By Aubreanna Miller
Sometimes, a second chance is all you need to build a life with your soulmate. A fast and memorable 68 years ago, this fact came true for young lovers Earl and Joyce Lundahl.
In the early 1950's, Wayne's young people flocked to the local roller-skating rink. They skated in circles, listening to music and changing partners.
Joyce, aged 16 from Laurel, remembers not skating very well, but having fun with her friends and meeting new people.
In a moment, her life changed when the time to switch partners came and she locked arms with 19-year-old Earl Lundahl from Wakefield.
The pair hit it off instantly and started dating. Only a year later, however, they parted ways. Earl said they broke up because Joyce did not talk much. She explained she thought she would say the wrong thing if she talked more.
When Earl was drafted to the military in 1952, it seemed their love story had come to an end.
Earl, working as a tank mechanic, traveled to five countries during his two years in the service including Austria, Germany, France, Denmark and Sweden. There, he made friends with several of his fellow servicemen, all of which he kept in contact with for decades after they returned home.
Though he made life-long friends and became a world traveler, Earl kept thinking back to the girl he met at the skating rink. To his delight, when he wrote her a letter, she wrote him back. They kept in contact, sending letters back and forth, until he came back from the service in 1954. Earl and Joyce reunited once again and married on March 6, 1955.
The pair moved to a farm. While Earl farmed, Joyce worked at Producers in Sioux City. "I always wanted to marry a farmer," Joyce said.
They lived in the home for 15 years, making updates as they went along including building an extra bathroom and modernizing their space.
Following that, Earl and Joyce moved to a farm near Laurel. Their two children, Ronald and Kenneth, helped out on the farm and learned many life lessons on the property, Joyce said.
When the Lundahls moved to a house in Wayne 28 years ago, their son moved into their farm.
Earl and Joyce have four grandchildren and seven great-grandchildren.
"They all live around here so we get together which has been great," Earl said. "We are invited to birthdays and holidays."

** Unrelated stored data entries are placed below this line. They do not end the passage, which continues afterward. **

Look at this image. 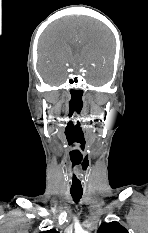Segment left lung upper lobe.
Masks as SVG:
<instances>
[{
    "label": "left lung upper lobe",
    "instance_id": "obj_1",
    "mask_svg": "<svg viewBox=\"0 0 148 233\" xmlns=\"http://www.w3.org/2000/svg\"><path fill=\"white\" fill-rule=\"evenodd\" d=\"M97 233H128V231L118 222H110L102 224Z\"/></svg>",
    "mask_w": 148,
    "mask_h": 233
}]
</instances>
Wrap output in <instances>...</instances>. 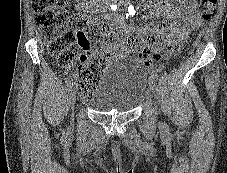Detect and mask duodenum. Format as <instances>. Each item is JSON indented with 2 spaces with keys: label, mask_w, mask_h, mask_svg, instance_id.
<instances>
[{
  "label": "duodenum",
  "mask_w": 227,
  "mask_h": 173,
  "mask_svg": "<svg viewBox=\"0 0 227 173\" xmlns=\"http://www.w3.org/2000/svg\"><path fill=\"white\" fill-rule=\"evenodd\" d=\"M102 1L106 6L111 7L113 5H120L123 0H102Z\"/></svg>",
  "instance_id": "obj_1"
}]
</instances>
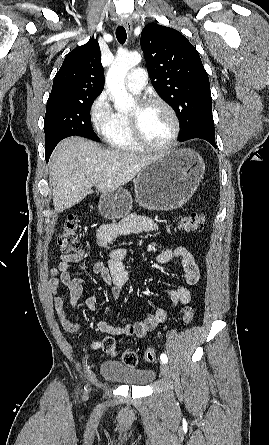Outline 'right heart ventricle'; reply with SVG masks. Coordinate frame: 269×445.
Listing matches in <instances>:
<instances>
[{"instance_id": "obj_1", "label": "right heart ventricle", "mask_w": 269, "mask_h": 445, "mask_svg": "<svg viewBox=\"0 0 269 445\" xmlns=\"http://www.w3.org/2000/svg\"><path fill=\"white\" fill-rule=\"evenodd\" d=\"M101 132L105 141L116 150L124 152H138L141 150V147L133 138L127 112H114Z\"/></svg>"}]
</instances>
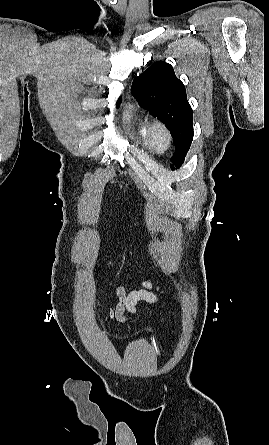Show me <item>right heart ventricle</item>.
<instances>
[{
	"label": "right heart ventricle",
	"instance_id": "obj_1",
	"mask_svg": "<svg viewBox=\"0 0 269 445\" xmlns=\"http://www.w3.org/2000/svg\"><path fill=\"white\" fill-rule=\"evenodd\" d=\"M126 121L133 126L134 132L136 136L141 140V142L150 147V143L148 141L147 131L148 124L144 117L139 114L134 108H129L125 114Z\"/></svg>",
	"mask_w": 269,
	"mask_h": 445
}]
</instances>
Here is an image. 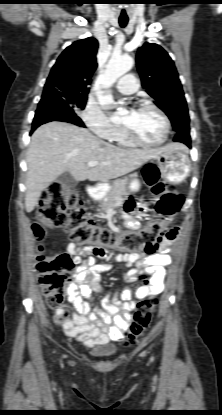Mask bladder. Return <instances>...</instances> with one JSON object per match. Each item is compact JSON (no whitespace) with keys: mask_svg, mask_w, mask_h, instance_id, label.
Returning a JSON list of instances; mask_svg holds the SVG:
<instances>
[{"mask_svg":"<svg viewBox=\"0 0 222 415\" xmlns=\"http://www.w3.org/2000/svg\"><path fill=\"white\" fill-rule=\"evenodd\" d=\"M90 353L97 357H113L118 353V348L114 345H105L93 348Z\"/></svg>","mask_w":222,"mask_h":415,"instance_id":"obj_1","label":"bladder"}]
</instances>
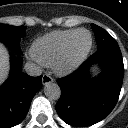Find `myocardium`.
<instances>
[{"label": "myocardium", "instance_id": "1", "mask_svg": "<svg viewBox=\"0 0 128 128\" xmlns=\"http://www.w3.org/2000/svg\"><path fill=\"white\" fill-rule=\"evenodd\" d=\"M82 32L88 34L89 44H88L87 48L85 49V51L80 56L73 57L71 55L72 45L74 43L76 36ZM92 47H93V37H92L91 32L86 30V29H78L73 34V36L70 38V40L68 41V43H67L65 49L63 50L61 56L59 57V59L54 64L55 73L59 76H68V75L74 73L85 62V60L87 59V57L89 56V54L92 50Z\"/></svg>", "mask_w": 128, "mask_h": 128}]
</instances>
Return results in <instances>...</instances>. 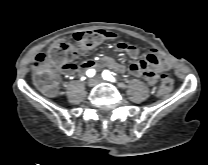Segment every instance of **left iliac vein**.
<instances>
[{
	"label": "left iliac vein",
	"mask_w": 208,
	"mask_h": 165,
	"mask_svg": "<svg viewBox=\"0 0 208 165\" xmlns=\"http://www.w3.org/2000/svg\"><path fill=\"white\" fill-rule=\"evenodd\" d=\"M95 79H96L97 83L104 82V80H103L102 78H100V77H97V78H95Z\"/></svg>",
	"instance_id": "1"
}]
</instances>
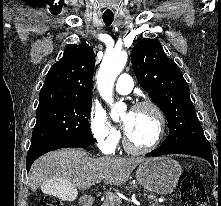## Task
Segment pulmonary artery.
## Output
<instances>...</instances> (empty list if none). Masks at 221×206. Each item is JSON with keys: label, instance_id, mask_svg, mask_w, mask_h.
Here are the masks:
<instances>
[{"label": "pulmonary artery", "instance_id": "obj_1", "mask_svg": "<svg viewBox=\"0 0 221 206\" xmlns=\"http://www.w3.org/2000/svg\"><path fill=\"white\" fill-rule=\"evenodd\" d=\"M133 88V79L129 74L122 73L120 74L115 90L118 94L125 95L131 92Z\"/></svg>", "mask_w": 221, "mask_h": 206}]
</instances>
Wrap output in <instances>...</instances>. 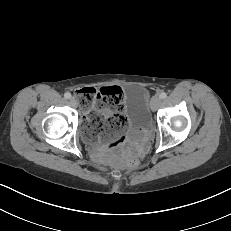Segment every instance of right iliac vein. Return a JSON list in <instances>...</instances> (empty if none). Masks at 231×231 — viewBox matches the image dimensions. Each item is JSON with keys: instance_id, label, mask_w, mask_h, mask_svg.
<instances>
[{"instance_id": "63e3f726", "label": "right iliac vein", "mask_w": 231, "mask_h": 231, "mask_svg": "<svg viewBox=\"0 0 231 231\" xmlns=\"http://www.w3.org/2000/svg\"><path fill=\"white\" fill-rule=\"evenodd\" d=\"M70 105L74 108H76L78 106V102L75 98H71L70 99Z\"/></svg>"}]
</instances>
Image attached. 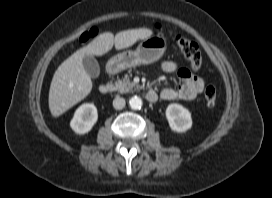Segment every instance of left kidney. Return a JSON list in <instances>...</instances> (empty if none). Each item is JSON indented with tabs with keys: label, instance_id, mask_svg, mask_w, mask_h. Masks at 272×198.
<instances>
[{
	"label": "left kidney",
	"instance_id": "5707ae66",
	"mask_svg": "<svg viewBox=\"0 0 272 198\" xmlns=\"http://www.w3.org/2000/svg\"><path fill=\"white\" fill-rule=\"evenodd\" d=\"M165 114L172 131L177 133H184L191 129V113L182 105L177 103L168 105Z\"/></svg>",
	"mask_w": 272,
	"mask_h": 198
}]
</instances>
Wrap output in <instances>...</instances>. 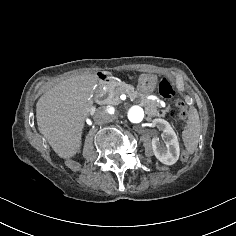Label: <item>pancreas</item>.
Wrapping results in <instances>:
<instances>
[{
	"mask_svg": "<svg viewBox=\"0 0 236 236\" xmlns=\"http://www.w3.org/2000/svg\"><path fill=\"white\" fill-rule=\"evenodd\" d=\"M111 87L113 89L115 97H119L121 94L127 95L132 101L138 102V104L144 107L145 113L149 117H165L167 110H161V104L156 100H147L145 94L139 93L134 90V87L129 84H119L112 82Z\"/></svg>",
	"mask_w": 236,
	"mask_h": 236,
	"instance_id": "pancreas-1",
	"label": "pancreas"
}]
</instances>
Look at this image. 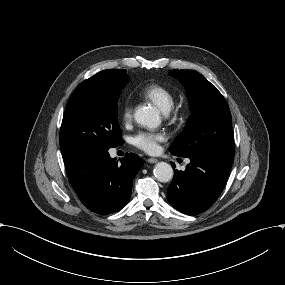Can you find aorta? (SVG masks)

Within the past few years, Earl's picture made its way into the Wayne Herald when he hung from the monkey bars with his great-grandchild at a birthday party.

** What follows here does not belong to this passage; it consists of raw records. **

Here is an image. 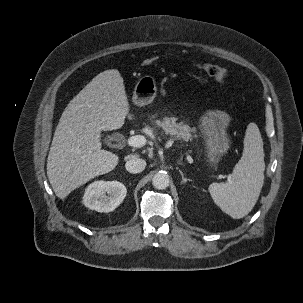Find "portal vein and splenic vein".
I'll return each instance as SVG.
<instances>
[{"mask_svg":"<svg viewBox=\"0 0 303 303\" xmlns=\"http://www.w3.org/2000/svg\"><path fill=\"white\" fill-rule=\"evenodd\" d=\"M145 143H146V139L144 136L141 135L132 136L127 140V144L131 147H142L145 145Z\"/></svg>","mask_w":303,"mask_h":303,"instance_id":"portal-vein-and-splenic-vein-1","label":"portal vein and splenic vein"}]
</instances>
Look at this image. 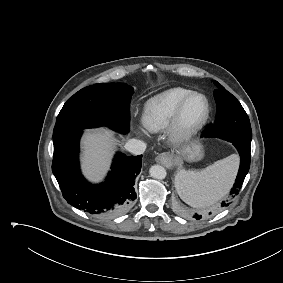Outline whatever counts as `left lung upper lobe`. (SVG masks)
Here are the masks:
<instances>
[{"label":"left lung upper lobe","instance_id":"5c2ea615","mask_svg":"<svg viewBox=\"0 0 283 283\" xmlns=\"http://www.w3.org/2000/svg\"><path fill=\"white\" fill-rule=\"evenodd\" d=\"M214 91L217 115L213 125L207 128L208 135L230 142L251 145L252 130L249 118L240 102L218 82Z\"/></svg>","mask_w":283,"mask_h":283}]
</instances>
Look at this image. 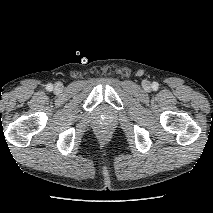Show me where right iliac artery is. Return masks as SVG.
I'll use <instances>...</instances> for the list:
<instances>
[{
  "label": "right iliac artery",
  "instance_id": "right-iliac-artery-1",
  "mask_svg": "<svg viewBox=\"0 0 213 213\" xmlns=\"http://www.w3.org/2000/svg\"><path fill=\"white\" fill-rule=\"evenodd\" d=\"M46 89L48 90V91H52V89H53V85L50 83V84H47L46 85Z\"/></svg>",
  "mask_w": 213,
  "mask_h": 213
}]
</instances>
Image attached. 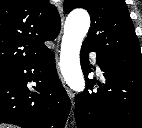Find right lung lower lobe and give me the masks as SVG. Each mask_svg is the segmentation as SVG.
<instances>
[{
	"mask_svg": "<svg viewBox=\"0 0 142 128\" xmlns=\"http://www.w3.org/2000/svg\"><path fill=\"white\" fill-rule=\"evenodd\" d=\"M31 81L36 83L33 89L27 86ZM69 112L70 101L50 49L0 79V123L63 128Z\"/></svg>",
	"mask_w": 142,
	"mask_h": 128,
	"instance_id": "98d812e1",
	"label": "right lung lower lobe"
}]
</instances>
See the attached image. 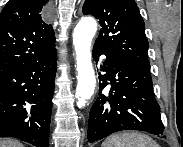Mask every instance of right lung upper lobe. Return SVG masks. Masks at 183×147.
<instances>
[{
    "instance_id": "1",
    "label": "right lung upper lobe",
    "mask_w": 183,
    "mask_h": 147,
    "mask_svg": "<svg viewBox=\"0 0 183 147\" xmlns=\"http://www.w3.org/2000/svg\"><path fill=\"white\" fill-rule=\"evenodd\" d=\"M47 0H10L0 13V74L44 58L55 49L53 27L43 22Z\"/></svg>"
}]
</instances>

"I saw them hanging on the monkey bars and I thought, 'Well, if they can do it, I can too!"
Joyce and Earl have kept up their lively spirits and senses of adventure through the years, playing cards with neighbors, helping out on the farm and dancing at Kings in Norfolk before it closed.
Through the years, they built a life together. When problems arose, the two "stuck through it all together," Earl said, smiling.
Now, at ages 89 and 92, Joyce and Earl often visit Wayne's Senior Center for lunch and other events. They continue to live in their Wayne home and reminisce on all they have accomplished during their life together.
"I still like her," Earl joked. "Just like?" Joyce quipped back. "Well, I love you!"